Recent studies of confirmed Lyme patients report that, since many people are not treated early for Lyme, between 28 to 50% of them continue to suffer from fatigue, muscle and joint pain, and “brain fog” after completing standard treatment.
“I got bit in New York,” says Kathleen Groger, a 22-year Lyme sufferer. “I ended up researching Lyme myself after I fell apart from all my strange, unexplained symptoms. Then I got a doctor trained in Lyme and was on antibiotics and other drugs for a year and a half.” It wasn’t until her mother sent her a picture of her dog, and a portion of her leg, with a bulls-eye rash on it, that she remembered the tick bite. While she cannot definitively link her symptoms to Lyme disease, she still has unexplained neuropathy and joint inflammation.
While a vaccination is available to prevent Lyme disease in dogs, there is no prevention on the near horizon for people.
Scientists recognize that since antibiotics are currently the only approved therapy for Lyme disease, and antibiotics are only effective during the early stages of the disease, successful treatment hinges on developing a replacement for the inaccurate diagnostic tests doctors currently rely on.
Right now genetic sequencing is the most promising possibility.

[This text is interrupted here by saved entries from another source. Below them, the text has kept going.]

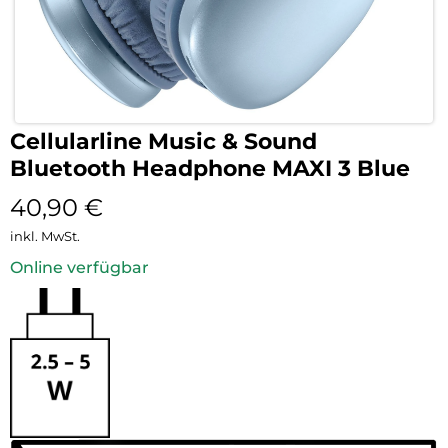
Cellularline Music & Sound
Bluetooth Headphone MAXI 3 Blue
40,90
€
inkl. MwSt.
Online verfügbar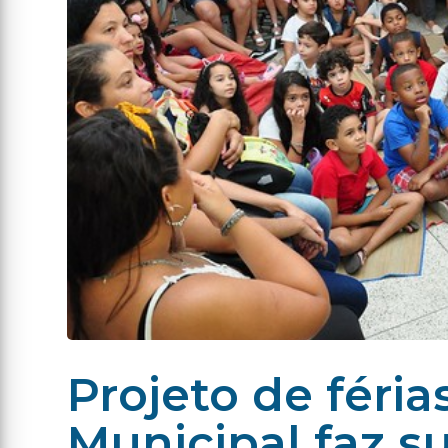
Projeto de féria
Municipal faz s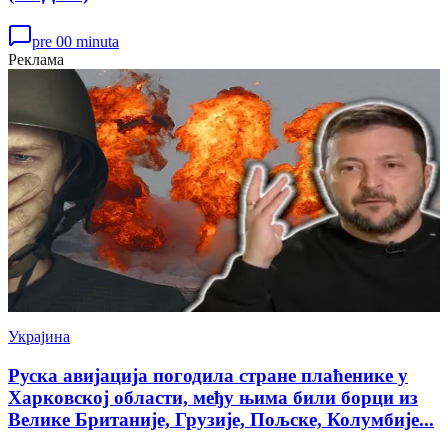
pre 00 minuta
Реклама
Украјина
Руска авијација погодила стране плаћенике у
Харковској области, међу њима били борци из
Велике Британије, Грузије, Пољске, Колумбије...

She reached out to Paul Keim at Translational Genomics Research Institute (TGen) in Flagstaff.
Keim, Regent’s Professor of Biology at Northern Arizona University, is kind of a rock star in the infectious disease research and bioterrorism world. Following the 2001 anthrax attacks on the East Coast, Keim and his research played a crucial role in aiding the United States military and intelligence community in their investigations. He conducted genomic analysis on the anthrax inside the contaminated letters that were sent, and tracked it back to a single flax of anthrax spores from a lab in Maryland.
And when heroin users in Scotland contracted anthrax infections, Keim again traced the source of the anthrax contamination—this time to drug smuggling routes in the Middle East. Keim concluded that the anthrax-tainted heroin may have been cut with bonemeal that contained anthrax spores, or wrapped in contaminated animal hides during the drug’s journey to Scotland.
In his other hat, as Director of the Pathogen Genomics Division for TGen North, Keim and his team have been working on developing a test for Lyme disease. The results are promising. The test works by targeting and amplifying specific regions of the Lyme bacteria’s DNA, as well as genes from other types of tick-borne microbes. Scientists sequence the amplified DNA and determine which bacterial species are present by searching from that specific DNA. The test will be able to detect multiple strains of Lyme bacteria, plus all major co-infections and non-Lyme causes of disease like influenza and staph.
“Unlike current Lyme diagnostics, which depend on the immune system to develop antibodies against the bacteria, the new test will be able to detect even small remnants of Borrelia in the blood, and maybe in tissue too,” says Crawford.
If continued funding and clinical trials are successful, the test could be available within the year.
I’ve contacted Dr. Keim and TGen to get any updates on their testing results, and will keep you posted on their reply.